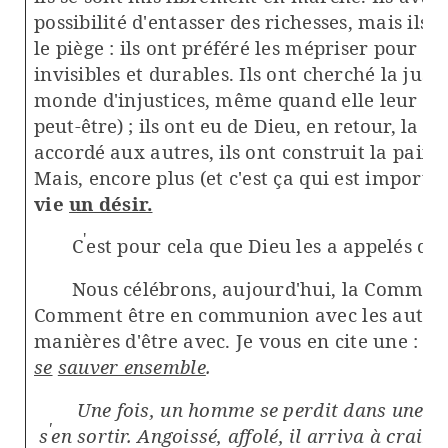
possibilité d'entasser des richesses, mais ils
le piège : ils ont préféré les mépriser pour e
invisibles et durables. Ils ont cherché la jus
monde d'injustices, même quand elle leur coût
peut-être) ; ils ont eu de Dieu, en retour, la m
accordé
aux autres, ils ont construit la paix 
Mais, encore plus (et c'est ça qui est important
vie
un désir.
'
C
est pour cela que Dieu les a appelés du
Nous célébrons, aujourd'hui, la Communi
Comment être en communion avec les autres 
manières d'être avec. Je vous en cite une :
ch
se
sauver ensemble
.
Une fois, un homme se perdit dans une for
'
s
en sortir. Angoissé, affolé, il arriva à crain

—————

→ **TASK INSTRUCTIONS**
From the line that contains "manières d'être avec." down to the final line of the entries, print every line exactly as it is, and only those lines.

→ **WRITTEN RESPONSE**
manières d'être avec. Je vous en cite une :
ch
se
sauver ensemble
.
Une fois, un homme se perdit dans une for
'
s
en sortir. Angoissé, affolé, il arriva à crain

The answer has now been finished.